The European jet maker stated the suspension of support, spare parts, and services the Airbus Engineering Center provided in Russia (ECAR). It’s clear that the European Union has closed its airspace to Russian aircraft and issued prohibitory orders on export, sale, or transfer of aircraft, parts, and equipment to Russian entities. In response to the international sanctions levied by the EU commission, Airbus announced to stop sending spare items to Russian carriers, including three of the country’s biggest national airlines Aeroflot, S7 Airlines, and Rossiya Airlines. The statement also said that ECAR, a joint venture between Airbus, Systema Invest, and the Kaskol group (which employs around 200 Russian engineers), is analyzing export control sanctions on whether the engineering center could keep providing services to local customers in line with Western sanctions.
The dominance of Airbus and Boeing in the Russian fleet
Boeing and Airbus hold a dominant position and share in Russian aviation, accounting for 83% of all domestic flights from Moscow and two-thirds of total domestic scheduled flights. Among 1003 passengers and freight aircraft in the Russian fleet, Boeing and Airbus planes account for 2/3 of Russia’s aircraft, i.e., 706 (302 for Boeing and 304 for Airbus aircraft). The halting of supply of parts combined with airspace prohibitions will incapacitate aviation operations in Russia. Russian airlines will also be restricted from taking new aircraft on order, including 25 Boeing 737 Max jets to Utair and 14 Airbus A350 model set for Aeroflot. Airbus also has a backlog of around 40 A220-300 narrowbody airliners to ferry to airlines via lessors.

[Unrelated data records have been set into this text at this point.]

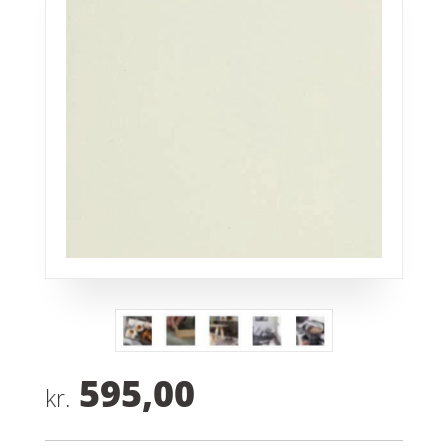
595,00
kr.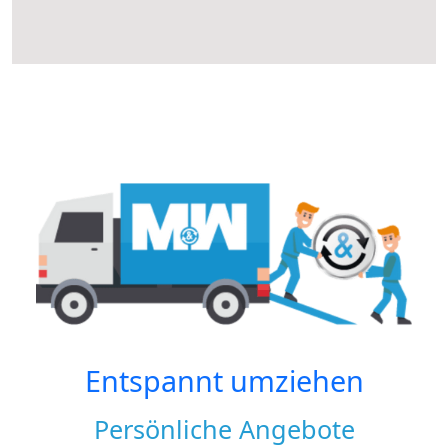
Entspannt umziehen
Persönliche Angebote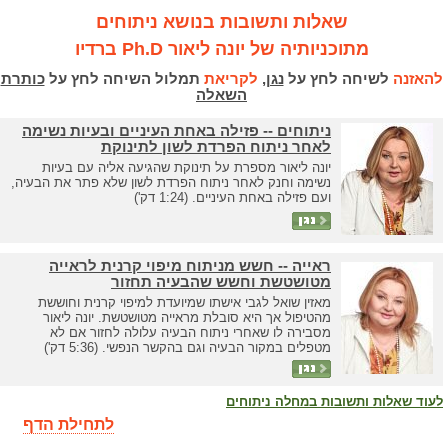
שאלות ותשובות בנושא ניתוחים
מתוכניותיה של יונה ליאור Ph.D ברדיו
להאזנה
לשיחה לחץ על
נגן
,
לקריאת
תמלול השיחה לחץ על
כותרת
השאלה
ניתוחים -- פזילה באחת העיניים ובעיות נשימה
לאחר ניתוח הפרדת לשון לתינוקת
יונה ליאור מספרת על תינוקת שהגיעה אליה עם בעיות
נשימה וחנק לאחר ניתוח הפרדת לשון שלא פתר את הבעיה,
ועם פזילה באחת העיניים. (1:24 דק')
ראייה -- חשש מניתוח מיפוי קרנית לראייה
מטושטשת וחשש שהבעיה תחזור
מאזין שואל לגבי אישתו שמיועדת למיפוי קרנית וחוששת
מהטיפול אך היא סובלת מראייה מטושטשת. יונה ליאור
מסבירה לו שאחרי ניתוח הבעיה עלולה לחזור אם לא
מטפלים במקור הבעיה וגם בהקשר הנפשי. (5:36 דק')
לעוד שאלות ותשובות במחלה ניתוחים
לתחילת הדף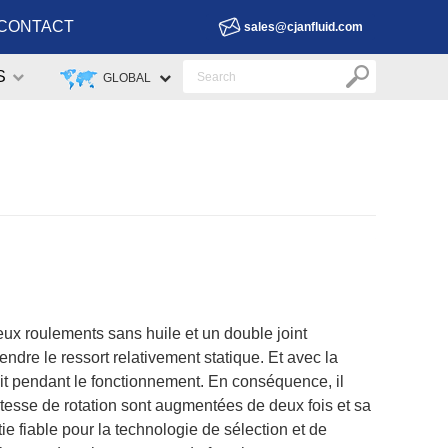
CONTACT
sales@cjanfluid.com
S
GLOBAL
eux roulements sans huile et un double joint
ndre le ressort relativement statique. Et avec la
duit pendant le fonctionnement. En conséquence, il
a vitesse de rotation sont augmentées de deux fois et sa
ie fiable pour la technologie de sélection et de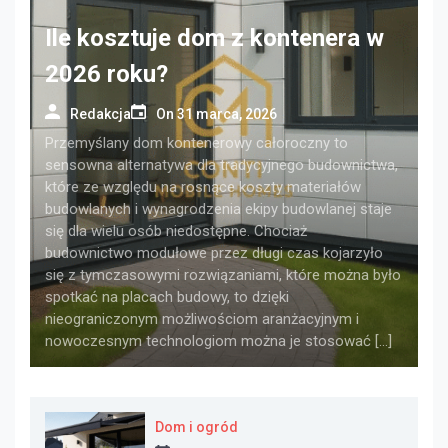
Ile kosztuje dom z kontenera w
2026 roku?
Redakcja
On
31 marca, 2026
Przemyślany dom kontenerowy całoroczny to
sensowna alternatywa dla tradycyjnego budownictwa,
które ze względu na rosnące koszty materiałów
budowlanych i wynagrodzenia ekipy budowlanej staje
się dla wielu osób niedostępne. Chociaż
budownictwo modułowe przez długi czas kojarzyło
się z tymczasowymi rozwiązaniami, które można było
spotkać na placach budowy, to dzięki
nieograniczonym możliwościom aranżacyjnym i
nowoczesnym technologiom można je stosować […]
Dom i ogród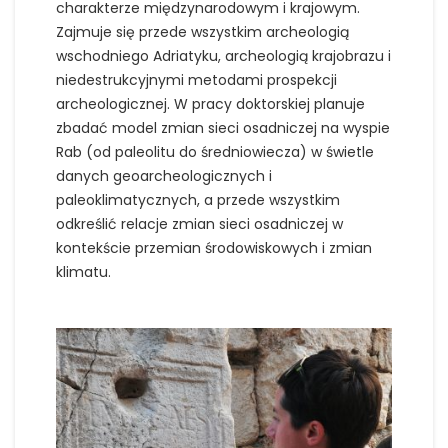
charakterze międzynarodowym i krajowym.
Zajmuje się przede wszystkim archeologią
wschodniego Adriatyku, archeologią krajobrazu i
niedestrukcyjnymi metodami prospekcji
archeologicznej. W pracy doktorskiej planuje
zbadać model zmian sieci osadniczej na wyspie
Rab (od paleolitu do średniowiecza) w świetle
danych geoarcheologicznych i
paleoklimatycznych, a przede wszystkim
odkreślić relacje zmian sieci osadniczej w
kontekście przemian środowiskowych i zmian
klimatu.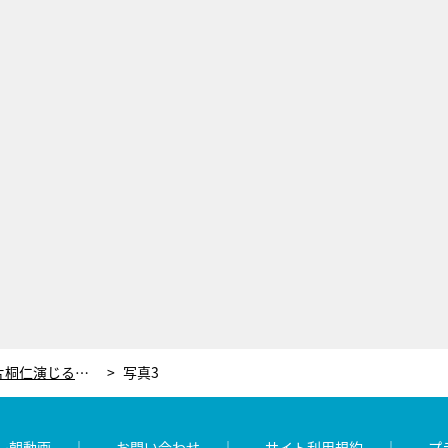
未来を予言するだけじゃない！片桐仁演じる話題の妖怪「アマビエ」が“神々しい姿”で登場＜妖怪シェアハウス＞
写真3
レ朝動画
お問い合わせ
サイト利用規約
プ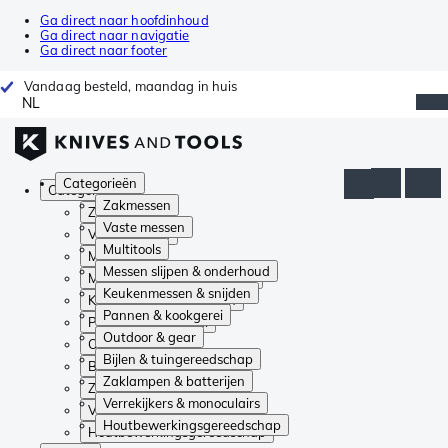
Ga direct naar hoofdinhoud
Ga direct naar navigatie
Ga direct naar footer
Vandaag besteld, maandag in huis
NL
Categorieën
Categorieën
Zakmessen
Zakmessen
Vaste messen
Vaste messen
Multitools
Multitools
Messen slijpen & onderhoud
Messen slijpen & onderhoud
Keukenmessen & snijden
Keukenmessen & snijden
Pannen & kookgerei
Pannen & kookgerei
Outdoor & gear
Outdoor & gear
Bijlen & tuingereedschap
Bijlen & tuingereedschap
Zaklampen & batterijen
Zaklampen & batterijen
Verrekijkers & monoculairs
Verrekijkers & monoculairs
Houtbewerkingsgereedschap
Houtbewerkingsgereedschap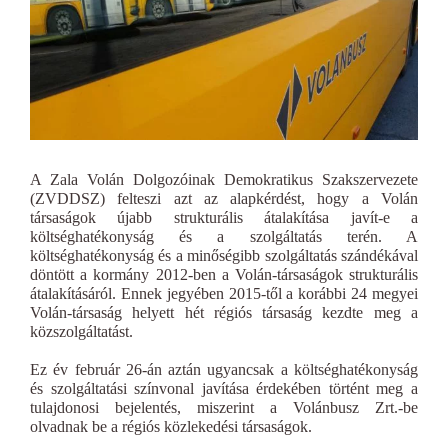
A Zala Volán Dolgozóinak Demokratikus Szakszervezete
(ZVDDSZ) felteszi azt az alapkérdést, hogy a Volán
társaságok újabb strukturális átalakítása javít-e a
költséghatékonyság és a szolgáltatás terén. A
költséghatékonyság és a minőségibb szolgáltatás szándékával
döntött a kormány 2012-ben a Volán-társaságok strukturális
átalakításáról. Ennek jegyében 2015-től a korábbi 24 megyei
Volán-társaság helyett hét régiós társaság kezdte meg a
közszolgáltatást.
Ez év február 26-án aztán ugyancsak a költséghatékonyság
és szolgáltatási színvonal javítása érdekében történt meg a
tulajdonosi bejelentés, miszerint a Volánbusz Zrt.-be
olvadnak be a régiós közlekedési társaságok.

The repossession of aircraft, bumping of Russia from SWIFT Payment System, loss of parts and maintenance will cripple carriers of Russia. The unavailability of spare parts can ground airlines entirely once the critical parts fail. In the light of the EU’s order for EU-based lessors to terminate the pre-existing contract with Russian carriers, Western-leasing firms will also attempt to repossess aircraft from Russian operators, where leased planes on Russian grounds could be cannibalized to keep the remainder of the fleet operational.
The United States has stood with Western allies to ban Russian aircraft from US airspace, including all scheduled passenger flights and cargo and charter flights. Moreover, the US export restrictions impose new license requirements for Russia to obtain necessary aircraft components. Additional tight economic sanctions are on the way to squeeze aviation in Russia.